Daniel Mikołajewski

Personal information
- Date of birth: 24 January 2006 (age 20)
- Place of birth: Nienburg, Lower Saxony, Germany
- Height: 1.84 m (6 ft 0 in)
- Position: Forward

Team information
- Current team: Luzern (on loan from Parma)
- Number: 19

Youth career
- 2013–2016: Jaguar Kokoszki
- 2016–2019: Lechia Gdańsk
- 2019: → Jaguar Gdańsk (loan)
- 2019–2020: KTS-K Luzino
- 2020–2021: Lech Poznań
- 2020–2021: → Jaguar Gdańsk (loan)
- 2021: → Lotos Gdańsk (loan)
- 2022–: Parma

Senior career*
- Years: Team / Apps / (Gls)
- 2021–2022: Jaguar Gdańsk / 19 / (9)
- 2024–: Parma / 3 / (0)
- 2024–2025: → Zagłębie Lubin (loan) / 10 / (0)
- 2024–2025: → Zagłębie Lubin II (loan) / 9 / (5)
- 2026–: → Luzern (loan) / 7 / (4)

International career^{‡}
- 2021–2022: Poland U16 / 7 / (6)
- 2022–2023: Poland U17 / 20 / (9)
- 2023–2024: Poland U18 / 6 / (11)
- 2024–2025: Poland U19 / 12 / (9)
- 2025–: Poland U20 / 2 / (2)
- 2026–: Poland U21 / 2 / (1)

= Daniel Mikołajewski (footballer, born 2006) =

Polish footballer (born 2006)

Daniel Mikołajewski (born 24 January 2006) is a professional footballer who plays as a forward for Swiss Super League club Luzern, on loan from club Parma. Born in Germany, he represents Poland at youth international level.

== Club career ==

Born in Nienburg, Lower Saxony, Germany, Mikołajewski first played at youth level for multiple Pomeranian teams and Lech Poznań, before joining Parma's academy in Italy in the summer of 2022, after a trial at AS Roma in the previous winter.

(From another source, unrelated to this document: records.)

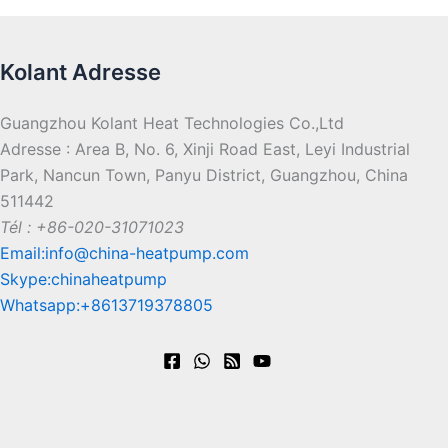
Kolant Adresse
Guangzhou Kolant Heat Technologies Co.,Ltd
Adresse : Area B, No. 6, Xinji Road East, Leyi Industrial
Park, Nancun Town, Panyu District, Guangzhou, China
511442
Tél : +86-020-31071023
Email:info@china-heatpump.com
Skype:chinaheatpump
Whatsapp:+8613719378805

He joined the Primavera squad of the Parmesan club, while the first team played the Serie B, two years after being relegated from Serie A. He soon became a regular starter with the under-20 team, whilst also proving to be a prolific goalscorer in the other age groups.

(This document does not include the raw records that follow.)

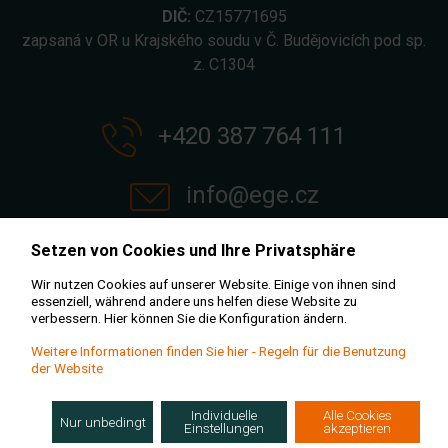
DIČ:
CZ15771695
zapsaná v OR u Krajského soudu v Č. Budějovicích pod sp.
z. C1304
+420 387 764 111
info@ege.cz
Setzen von Cookies und Ihre Privatsphäre
Wir nutzen Cookies auf unserer Website. Einige von ihnen sind
essenziell, während andere uns helfen diese Website zu
verbessern. Hier können Sie die Konfiguration ändern.
Weitere Informationen finden Sie hier - Regeln für die Benutzung
Geschäftsbedingungen
der Website
GDPR und cookies
Projekty
Whistleblowing
Individuelle
Alle Cookies
podporované z EU
Nur unbedingt
Kohlenstoff Fussabdruck
Einstellungen
akzeptieren
fondů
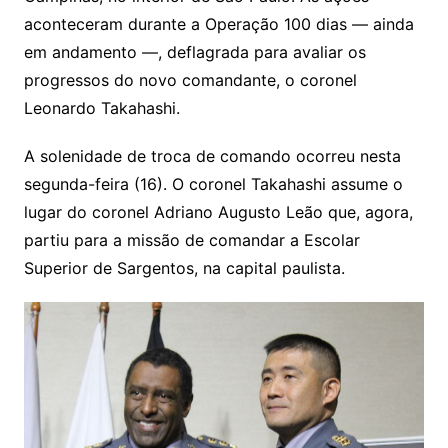
aconteceram durante a Operação 100 dias — ainda
em andamento —, deflagrada para avaliar os
progressos do novo comandante, o coronel
Leonardo Takahashi.
A solenidade de troca de comando ocorreu nesta
segunda-feira (16). O coronel Takahashi assume o
lugar do coronel Adriano Augusto Leão que, agora,
partiu para a missão de comandar a Escolar
Superior de Sargentos, na capital paulista.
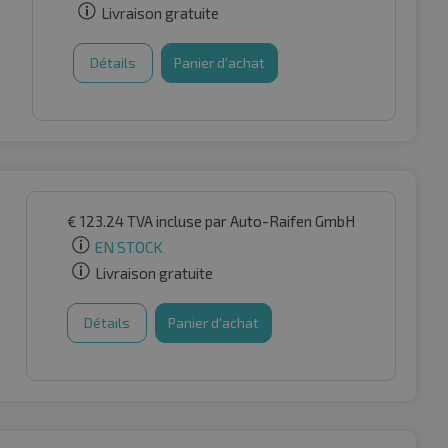
Livraison gratuite
Détails
Panier d'achat
€
123.24
TVA incluse
par Auto-Raifen GmbH
EN STOCK
Livraison gratuite
Détails
Panier d'achat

In the beginning of the 2024–25 season, he was moved to Parma's senior squad, but remained on the bench in the first four games of the season. On 6 September 2024, Mikołajewski returned to Poland to join Ekstraklasa club Zagłębie Lubin on a season-long loan.

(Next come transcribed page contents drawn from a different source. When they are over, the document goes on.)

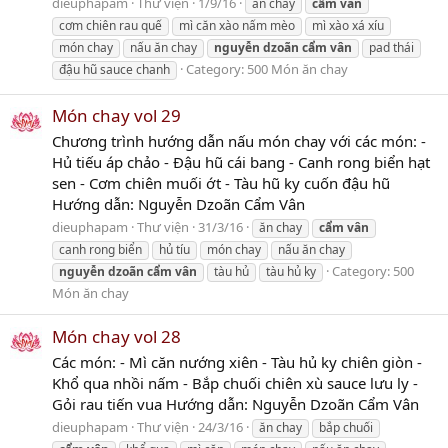
dieuphapam
Thư viện
1/9/16
ăn chay
cẩm
vân
cơm chiên rau quế
mì căn xào nấm mèo
mì xào xá xíu
món chay
nấu ăn chay
nguyễn
dzoãn
cẩm
vân
pad thái
Category:
500 Món ăn chay
đậu hũ sauce chanh
Món chay vol 29
Chương trình hướng dẫn nấu món chay với các món: -
Hủ tiếu áp chảo - Đậu hũ cái bang - Canh rong biển hạt
sen - Cơm chiên muối ớt - Tàu hũ ky cuốn đậu hũ
Hướng dẫn: Nguyễn Dzoãn Cẩm Vân
dieuphapam
Thư viện
31/3/16
ăn chay
cẩm
vân
canh rong biển
hủ tíu
món chay
nấu ăn chay
Category:
500
nguyễn
dzoãn
cẩm
vân
tàu hủ
tàu hủ ky
Món ăn chay
Món chay vol 28
Các món: - Mì căn nướng xiên - Tàu hủ ky chiên giòn -
Khổ qua nhồi nấm - Bắp chuối chiên xù sauce lưu ly -
Gỏi rau tiến vua Hướng dẫn: Nguyễn Dzoãn Cẩm Vân
dieuphapam
Thư viện
24/3/16
ăn chay
bắp chuối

On 12 April 2025, Mikołajewski made his debut for Parma as a 72nd-minute substitute for Gabriel Strefezza in a 1–1 draw to Napoli in the Serie A.

On 6 August 2026, he joined Swiss club Luzern on loan for the remainder of the season. Mikołajewski scored his first career hat-trick in a 5–1 victory over Grasshopper on 19 September.

== International career ==

Mikołajewski is a youth international for Poland, playing with the under-16 and under-17, taking part in the 2023 European championship with the latter.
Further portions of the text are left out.